A soundscape of echo, interference and crafted foley deepens the illusion, as if the filmmaker were in the orchard of the past, recording the sound.

The archival material for this film comes from the Janusz Dybkowski family.

For the Camera +

For the Camera, 2025, 7min, 8mm

For the Camera reworks silent 1960s 8 mm footage of a man in a Polish People’s Army uniform and a woman, his love, who stage themselves before the lens—walking, waving, kissing, even filming each other in a mirror. Their gestures, tender yet deliberate, suggest not only intimacy but a wish to be remembered, to be seen as they hoped to be seen.

Friends, family, and a young girl—possibly the woman’s daughter—also appear, arranged as parallel strips of film so the viewer “edits” the material live, guided by a soundscape that pulls attention to specific spaces, movements and actions.

The original silent reel is re-inhabited with sound gathered elsewhere—trams in Leipzig, footsteps in Prague, layers of Chopin and Polish jazz—expanding the footage into a shared field of memory rather than a sealed family record.

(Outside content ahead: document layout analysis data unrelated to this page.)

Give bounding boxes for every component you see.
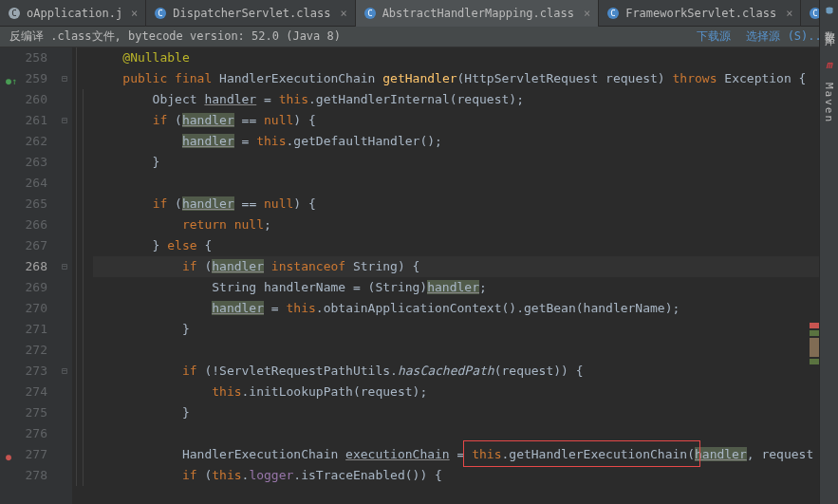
right-tool-strip: 数据库 m Maven — [819, 0, 838, 504]
database-icon[interactable] — [826, 4, 833, 11]
fold-column[interactable]: ⊟⊟⊟⊟ — [57, 47, 72, 504]
code-editor[interactable]: 258259●↑26026126226326426526626726826927… — [0, 47, 819, 504]
svg-text:C: C — [158, 9, 163, 18]
database-tool-window[interactable]: 数据库 — [822, 19, 836, 32]
close-icon[interactable]: × — [340, 7, 346, 20]
java-class-icon: C — [8, 7, 21, 20]
tab-abstract-handler-mapping[interactable]: C AbstractHandlerMapping.class × — [356, 0, 600, 27]
tab-label: AbstractHandlerMapping.class — [382, 7, 574, 20]
tab-label: DispatcherServlet.class — [173, 7, 330, 20]
close-icon[interactable]: × — [584, 7, 590, 20]
error-stripe[interactable] — [810, 47, 819, 504]
class-icon: C — [154, 7, 167, 20]
decompiled-info-bar: 反编译 .class文件, bytecode version: 52.0 (Ja… — [0, 27, 838, 47]
svg-text:C: C — [367, 9, 372, 18]
infobar-text: 反编译 .class文件, bytecode version: 52.0 (Ja… — [9, 28, 341, 45]
tab-label: FrameworkServlet.class — [625, 7, 776, 20]
tab-demo-application[interactable]: C oApplication.java × — [0, 0, 146, 27]
download-sources-link[interactable]: 下载源 — [697, 28, 731, 45]
gutter-line-numbers[interactable]: 258259●↑26026126226326426526626726826927… — [0, 47, 57, 504]
close-icon[interactable]: × — [786, 7, 792, 20]
tab-dispatcher-servlet[interactable]: C DispatcherServlet.class × — [146, 0, 355, 27]
choose-sources-link[interactable]: 选择源 (S)... — [746, 28, 829, 45]
svg-text:C: C — [11, 9, 16, 18]
indent-guides — [72, 47, 93, 504]
tab-framework-servlet[interactable]: C FrameworkServlet.class × — [599, 0, 801, 27]
class-icon: C — [606, 7, 620, 20]
code-area[interactable]: @Nullable public final HandlerExecutionC… — [93, 47, 819, 504]
tab-label: oApplication.java — [27, 7, 121, 20]
highlight-box — [463, 440, 700, 467]
maven-tool-window[interactable]: Maven — [823, 79, 835, 127]
maven-icon[interactable]: m — [826, 59, 832, 71]
close-icon[interactable]: × — [131, 7, 138, 20]
svg-text:C: C — [813, 9, 818, 18]
svg-text:C: C — [610, 9, 615, 18]
editor-tabs: C oApplication.java × C DispatcherServle… — [0, 0, 838, 27]
class-icon: C — [363, 7, 377, 20]
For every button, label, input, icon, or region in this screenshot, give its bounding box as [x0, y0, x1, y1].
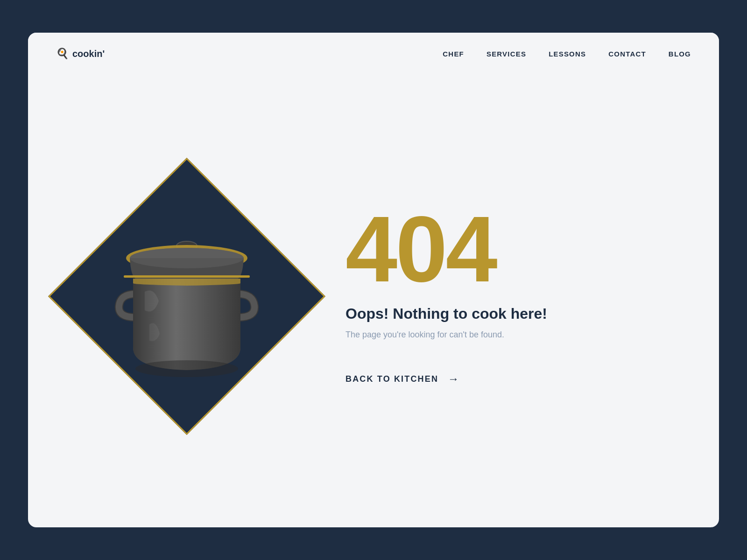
browser-frame: 🍳 cookin' CHEF SERVICES LESSONS CONTACT …: [28, 33, 719, 527]
error-title: Oops! Nothing to cook here!: [345, 305, 691, 322]
back-to-kitchen-label: BACK TO KITCHEN: [345, 374, 438, 384]
svg-rect-5: [124, 275, 250, 278]
illustration-section: [56, 166, 317, 427]
pot-svg: [107, 208, 266, 385]
logo-text: cookin': [72, 49, 105, 59]
error-code: 404: [345, 207, 691, 291]
svg-point-6: [135, 360, 238, 377]
nav-item-lessons[interactable]: LESSONS: [549, 50, 586, 58]
header: 🍳 cookin' CHEF SERVICES LESSONS CONTACT …: [28, 33, 719, 75]
logo-link[interactable]: 🍳 cookin': [56, 48, 105, 60]
nav-item-contact[interactable]: CONTACT: [608, 50, 646, 58]
chef-hat-icon: 🍳: [56, 48, 69, 60]
nav-item-blog[interactable]: BLOG: [669, 50, 691, 58]
nav-item-chef[interactable]: CHEF: [443, 50, 464, 58]
svg-point-4: [130, 248, 244, 268]
pot-illustration: [98, 203, 275, 390]
main-content: 404 Oops! Nothing to cook here! The page…: [28, 75, 719, 527]
error-description: The page you're looking for can't be fou…: [345, 330, 691, 340]
error-section: 404 Oops! Nothing to cook here! The page…: [317, 207, 691, 385]
nav-item-services[interactable]: SERVICES: [486, 50, 526, 58]
arrow-right-icon: →: [448, 372, 460, 385]
back-to-kitchen-link[interactable]: BACK TO KITCHEN →: [345, 372, 691, 385]
main-nav: CHEF SERVICES LESSONS CONTACT BLOG: [443, 50, 691, 58]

Detached from kinship yet full of universal gestures, the film asks: what do we preserve when we perform for the camera? Are we fixing who we were, or who we wished to be? In the act of filming, what do we learn about ourselves? Echoing across time and place, the footage reminds us that memory is porous, unfinished and still speaking.

Cineland Zoom | 20 seconds +

Cineland Zoom | 20 seconds, 2025, 8min, 16mm/ 8mm

Cineland Zoom | 20 seconds is made from a fragment of 8mm home movie footage filmed in London in 1970 by a Polish man visiting family from Communist-era Poland. By chance – or perhaps by instinct – his camera captures a solidarity march in support of Irish civil rights.

Extracted from a longer reel of family film, the work focuses not on the event itself, but on the act of noticing – on the moment when an ordinary gesture of filming becomes an unforeseen historical record.

The film also includes new footage shot by the filmmaker in 2025 at the same location, where she lifts her own 8mm camera in response – a quiet gesture of recognition and return.

Moving between past and present, between one body and another, the work reflects on how history is shaped not only by official record, but by attention, accident and whoever happens to be looking. 

The archival material for this film comes from The Bełżeccy Family archive within the Archive of Home Movies.